As an aside, I overhead a conversation between two women behind me whom I assume were my age talking about how they'd been handling pain management for this and that over the last years. Pain management? The people I overhead looked to be your standard issue older everyday middle class, maybe upper middle class matrons, entering what is now obviously challenging territory. As, I guess, are we all.

The movie described Wavy Gravy's back problems, the pain he's experienced through much of his life, brought on by having been beaten by police and the occasional group of right wing asshole's while participating in anti-Vietnam peace demonstrations and such. No wonder he has trouble walking. I'm surprised (as he mentioned he himself is surprised) he's alive. He made the comment in the movie: one reason he moved finally from ‘The Fool’ persona to ‘The Clown’ persona was because police had trouble rationalizing beating up a clown.

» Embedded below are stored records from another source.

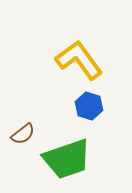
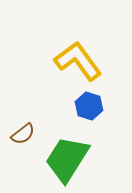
yellow L-shape: moved 1 px left, 1 px down
green trapezoid: rotated 141 degrees clockwise
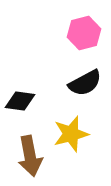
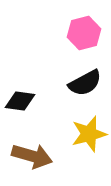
yellow star: moved 18 px right
brown arrow: moved 2 px right; rotated 63 degrees counterclockwise
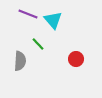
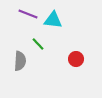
cyan triangle: rotated 42 degrees counterclockwise
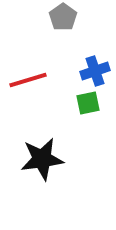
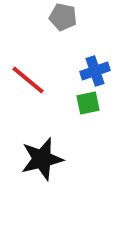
gray pentagon: rotated 24 degrees counterclockwise
red line: rotated 57 degrees clockwise
black star: rotated 6 degrees counterclockwise
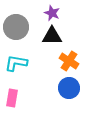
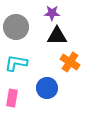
purple star: rotated 21 degrees counterclockwise
black triangle: moved 5 px right
orange cross: moved 1 px right, 1 px down
blue circle: moved 22 px left
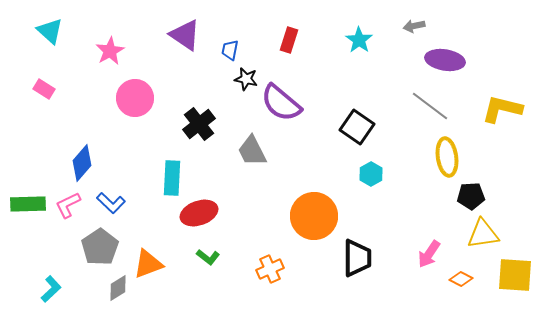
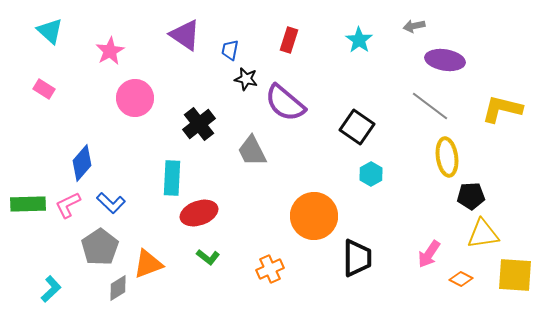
purple semicircle: moved 4 px right
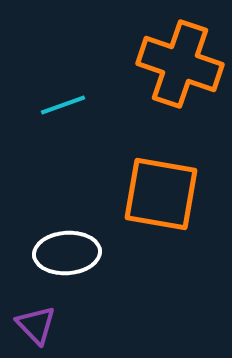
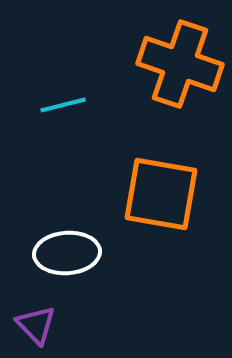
cyan line: rotated 6 degrees clockwise
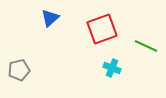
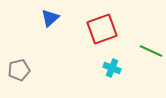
green line: moved 5 px right, 5 px down
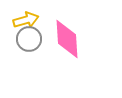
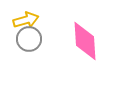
pink diamond: moved 18 px right, 2 px down
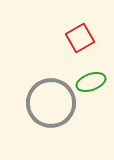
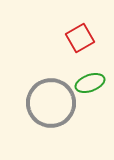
green ellipse: moved 1 px left, 1 px down
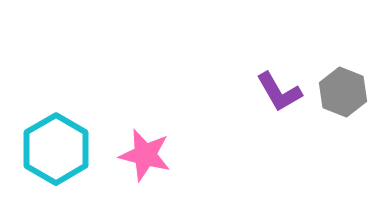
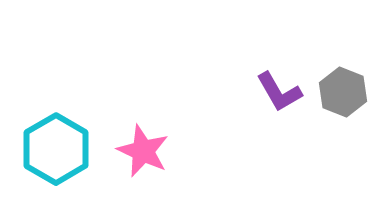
pink star: moved 2 px left, 4 px up; rotated 10 degrees clockwise
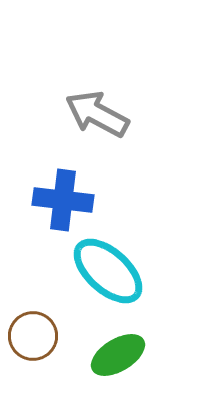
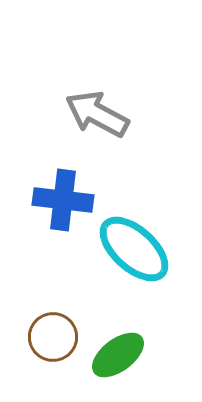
cyan ellipse: moved 26 px right, 22 px up
brown circle: moved 20 px right, 1 px down
green ellipse: rotated 6 degrees counterclockwise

Clowns were non-threatening images. He had similar luck in Santa Claus and bunny rabbit outfits, a bit of insight from the front lines. In one instance, a day after having a disk fused in his back, trussed up in a metal brace, confronted by police, he opened his coat to show the brace and explained he'd just gotten out of the hospital, arrest him, but please don't break his back. They threw him against a car grill and he was out cold and back in a hospital ward. It's not easy saying to power you don't like their fucking wars from under a fool's cap or wearing a bright red rubber nose.

So I'm up this morning after breakfast, the sky overcast, intermittent rain forecast for the weekend. (I'm getting tired of their breakfast menu, most of which involve bacon, fried potatoes, eggs and such, most of which I avoid. Some cereal, would be nice. I've been thinking I've eaten enough blue berry waffles with a sliced banana on top, no syrup, no butter for one person's life.) There are three or four events I'd planned to photograph today through the weekend. Right now I'm in the mood, ready to go, but after the ups and downs of the last week I'll know if I've gone to any of them when Sunday comes.

Later. Off and on almost rain so far looking like it really is going to rain this afternoon. There's a demonstration of some kind going on in front of Oakland City Hall from five to seven, maybe I'll go if it's not raining, but things don't look good. I don't quite remember what it's about, if it's a demonstration for something or against something and I could look it up, but what's the difference in pictures? I'm a little tired, but better than I was yesterday, so we'll see how it goes.

The computer has died a half dozen times today, booting without the mouse and keyboard working. I've had them freeze up in the middle of things too, but this not working when it boots is relatively new. I've got it going now (obviously), but I suspect more radical measures will be required. Unfortunately “more radical” usually involves money and I've been spending too much money. Not enough to stop me from keeping this computer going, but it raises the stress. I don't like stress.

 
The photograph was taken at the Oakland City Center with a Nikon D3 mounted with a 24 - 70mm f 2.8 Nikkor G lens at f 9 at 1/400th second, ISO 200.